Andrew Butler wins in Court of Appeal
6th October 2016
Andrew Butler secured a notable victory in the Court of Appeal when he successfully challenged an order for security for costs made against his client. The case (Dawnus Sierra Leone Ltd v Timis Mining Corporation Ltd, 6 October 2016, CA) gave rise to a novel point, namely the effect of foreign litigation on the security for costs jurisdiction.
Andrew acted for D, a building contractor, against T, the operator of a mine in Sierra Leone. D had undertaken urgent works at the mine pursuant to a Letter of Intent which contained a non-exclusive English jurisdiction clause. Interim payments had been made totalling $26.125m. No contract was ever finalised. At the conclusion of the relationship D contended that it was owed a further $15.2m; T contended that it had overpaid $16.7m.
During protocol correspondence between solicitors in the UK, T unexpectedly commenced proceedings in Sierra Leone. D subsequently issued proceedings in the UK. Unsuccessful jurisdictional challenges were made by both parties (judgment reported at  EWHC 236) and the two cases therefore proceeded in parallel, with T defending and counterclaiming in the UK proceedings.
Both parties applied for security for costs in the UK. At first instance, the Judge ordered D to provide security (in the sum of £750,000), but refused to order T to do so, holding that, although as a matter of form its counterclaim satisfied the test of having “independent vitality” (see Hutchison Telephone (UK) v Ultimate Response  B.C.L.C. 307), T did not want to be party to litigation in the UK, would happily have abandoned the proceedings if D had been prepared to do likewise, and was therefore adopting an essentially defensive posture in this jurisdiction. The Court at first instance was influenced by the consideration that T would not itself have commenced proceedings in the UK – that having been one of the indicators of independent vitality identified by the Court in Hutchison.

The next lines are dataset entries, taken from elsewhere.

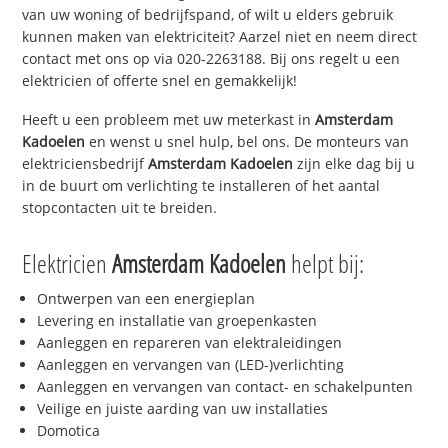
van uw woning of bedrijfspand, of wilt u elders gebruik
kunnen maken van elektriciteit? Aarzel niet en neem direct
contact met ons op via 020-2263188. Bij ons regelt u een
elektricien of offerte snel en gemakkelijk!
Heeft u een probleem met uw meterkast in
Amsterdam
Kadoelen
en wenst u snel hulp, bel ons. De monteurs van
elektriciensbedrijf
Amsterdam Kadoelen
zijn elke dag bij u
in de buurt om verlichting te installeren of het aantal
stopcontacten uit te breiden.
Elektricien
Amsterdam Kadoelen
helpt bij:
Ontwerpen van een energieplan
Levering en installatie van groepenkasten
Aanleggen en repareren van elektraleidingen
Aanleggen en vervangen van (LED-)verlichting
Aanleggen en vervangen van contact- en schakelpunten
Veilige en juiste aarding van uw installaties
Domotica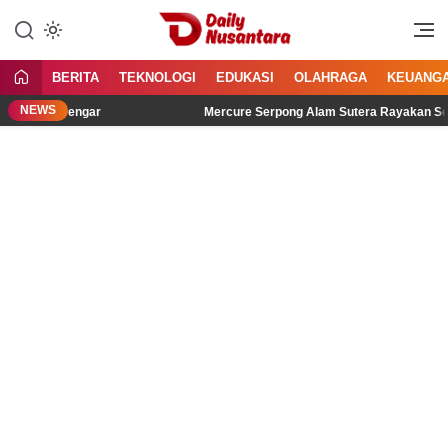
Lewati
ke
Menyajikan Fakta, Menginspirasi
Daily Nusantara
konten
Bangsa
BERITA
TEKNOLOGI
EDUKASI
OLAHRAGA
KEUANG
NEWS
ih Didengar
Mercure Serpong Alam Sutera Rayakan Semangat 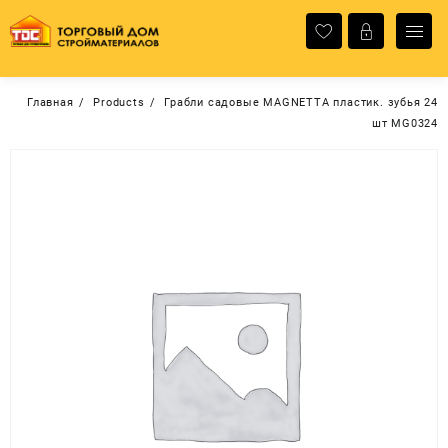
Перейти
к
содержимому
Главная
Products
Грабли садовые MAGNETTA пластик. зубья 24
шт MG0324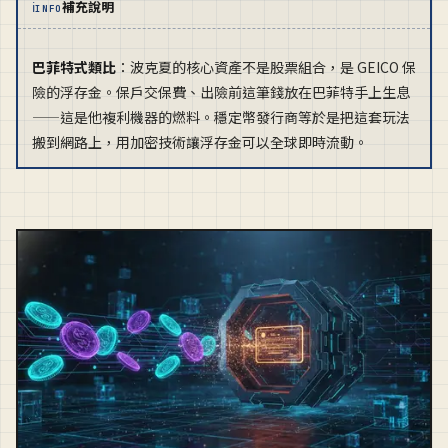
ℹ
補充說明
INFO
巴菲特式類比
：波克夏的核心資產不是股票組合，是 GEICO 保
險的浮存金。保戶交保費、出險前這筆錢放在巴菲特手上生息
——這是他複利機器的燃料。穩定幣發行商等於是把這套玩法
搬到網路上，用加密技術讓浮存金可以全球即時流動。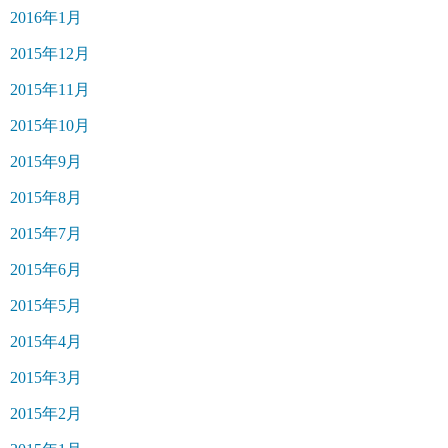
2016年1月
2015年12月
2015年11月
2015年10月
2015年9月
2015年8月
2015年7月
2015年6月
2015年5月
2015年4月
2015年3月
2015年2月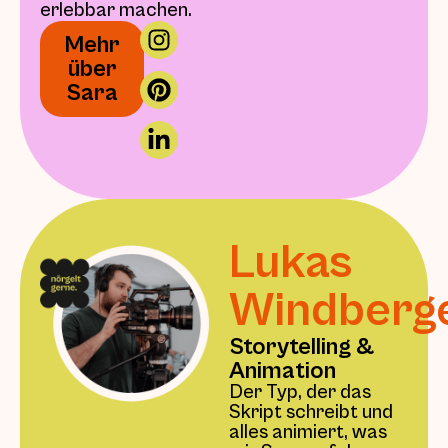
erlebbar machen.
Mehr
über
Sara
Lukas
Windberg
Storytelling &
Animation
Der Typ, der das
Skript schreibt und
alles animiert, was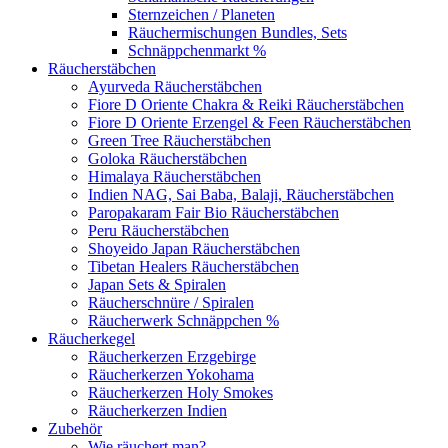
Sternzeichen / Planeten
Räuchermischungen Bundles, Sets
Schnäppchenmarkt %
Räucherstäbchen
Ayurveda Räucherstäbchen
Fiore D Oriente Chakra & Reiki Räucherstäbchen
Fiore D Oriente Erzengel & Feen Räucherstäbchen
Green Tree Räucherstäbchen
Goloka Räucherstäbchen
Himalaya Räucherstäbchen
Indien NAG, Sai Baba, Balaji, Räucherstäbchen
Paropakaram Fair Bio Räucherstäbchen
Peru Räucherstäbchen
Shoyeido Japan Räucherstäbchen
Tibetan Healers Räucherstäbchen
Japan Sets & Spiralen
Räucherschnüre / Spiralen
Räucherwerk Schnäppchen %
Räucherkegel
Räucherkerzen Erzgebirge
Räucherkerzen Yokohama
Räucherkerzen Holy Smokes
Räucherkerzen Indien
Zubehör
Wie räuchert man?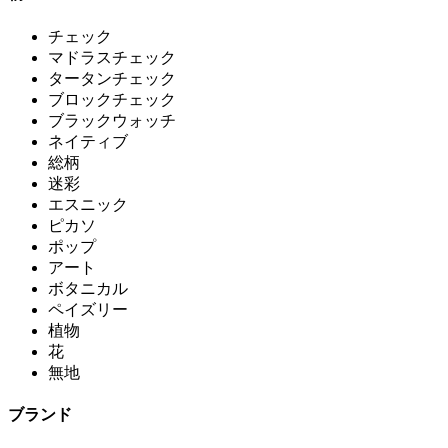
チェック
マドラスチェック
タータンチェック
ブロックチェック
ブラックウォッチ
ネイティブ
総柄
迷彩
エスニック
ピカソ
ポップ
アート
ボタニカル
ペイズリー
植物
花
無地
ブランド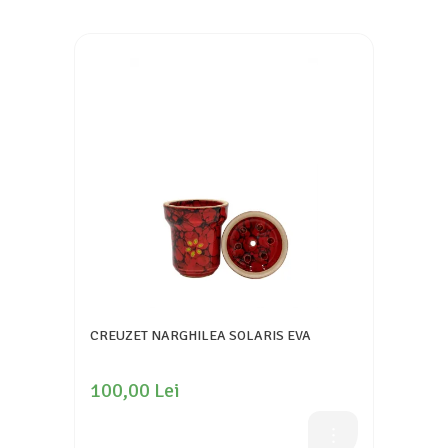
CREUZET NARGHILEA SOLARIS EVA
100,00 Lei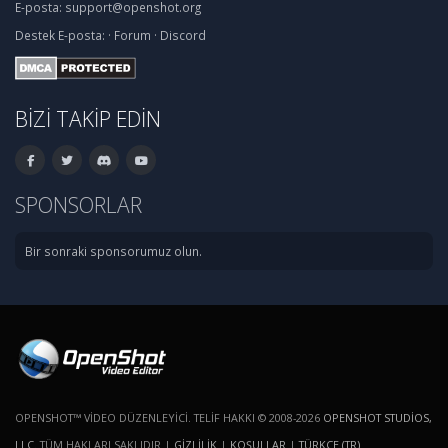
E-posta:
support@openshot.org
Destek
E-posta:
·
Forum
·
Discord
BIZI TAKIP EDIN
SPONSORLAR
Bir sonraki sponsorumuz olun.
OPENSHOT™ VIDEO DÜZENLEYICI. TELIF HAKKI © 2008-2026
OPENSHOT STUDIOS,
LLC
. TÜM HAKLARI SAKLIDIR |
GIZLILIK
|
KOŞULLAR
|
TÜRKÇE (TR)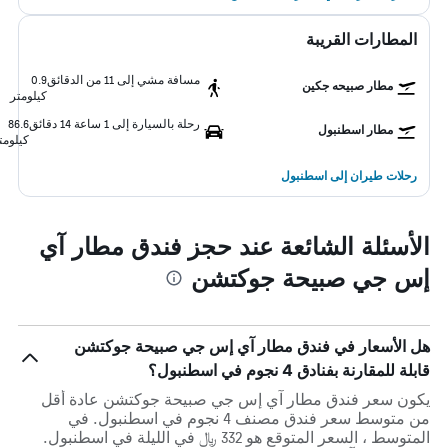
المطارات القريبة
مسافة مشي إلى 11 من الدقائق
0.9
مطار صبيحه جكين
كيلومتر
رحلة بالسيارة إلى 1 ساعة 14 دقائق
86.6
مطار اسطنبول
كيلومت
رحلات طيران إلى اسطنبول
الأسئلة الشائعة عند حجز فندق مطار آي
إس جي صبيحة جوكتشن
هل الأسعار في فندق مطار آي إس جي صبيحة جوكتشن
قابلة للمقارنة بفنادق 4 نجوم في اسطنبول؟
يكون سعر فندق مطار آي إس جي صبيحة جوكتشن عادة أقل
من متوسط ​​سعر فندق مصنف 4 نجوم في اسطنبول. في
المتوسط ، السعر المتوقع هو 332 ﷼ في الليلة في اسطنبول.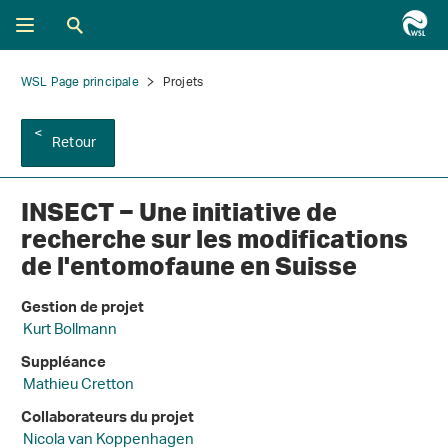
WSL Page principale
Projets
Retour
INSECT ‒ Une initiative de
recherche sur les modifications
de l'entomofaune en Suisse
Gestion de projet
Kurt Bollmann
Suppléance
Mathieu Cretton
Collaborateurs du projet
Nicola van Koppenhagen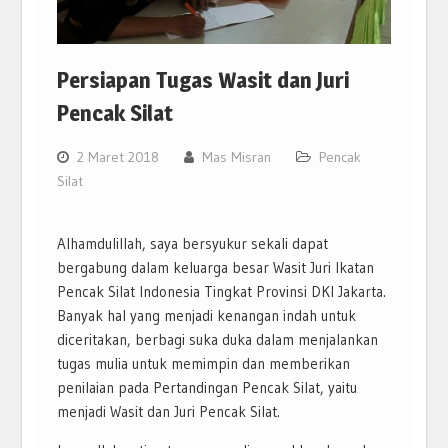
Persiapan Tugas Wasit dan Juri
Pencak Silat
2 Maret 2018
Mas Misran
Pencak
Silat
Alhamdulillah, saya bersyukur sekali dapat
bergabung dalam keluarga besar Wasit Juri Ikatan
Pencak Silat Indonesia Tingkat Provinsi DKI Jakarta.
Banyak hal yang menjadi kenangan indah untuk
diceritakan, berbagi suka duka dalam menjalankan
tugas mulia untuk memimpin dan memberikan
penilaian pada Pertandingan Pencak Silat, yaitu
menjadi Wasit dan Juri Pencak Silat.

The Court of Appeal (Patten and Hamblen LJJ) allowed the appeal, holding that in determining the question of whether a counterclaim had independent vitality the Court’s primary focus should be on the substantial nature of the counterclaim, and not the counterclaiming Defendant’s preferred litigation forum. Far from providing a reason not to order security, the fact that T had commenced proceedings in Sierra Leone was an indication that the counterclaim did have independent vitality. Ordinarily, this might have been a case for ordering both sides to provide security (and indeed this had been D’s stance at first instance). However, since the first instance hearing T had been debarred from pursuing its counterclaim on other grounds, and in the circumstances the correct order was that D should be relieved of the order for it to provide security for the costs of its claim.